BEGIN DATASET EXTRACT

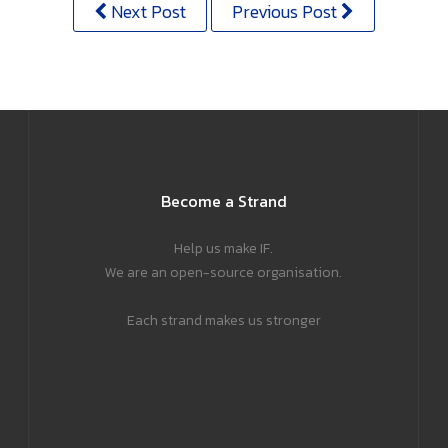
Next Post
Previous Post
Become a Strand
Help us make IF.
We are an open-source organisation.
Each strand makes us stronger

END DATASET EXTRACT

Once the pictures are set aside, copy the remaining text of every entry exactly.

> _FINISHED EXERCISE_:
Next Post
Previous Post
Become a Strand
Help us make IF.
We are an open-source organisation.
Each strand makes us stronger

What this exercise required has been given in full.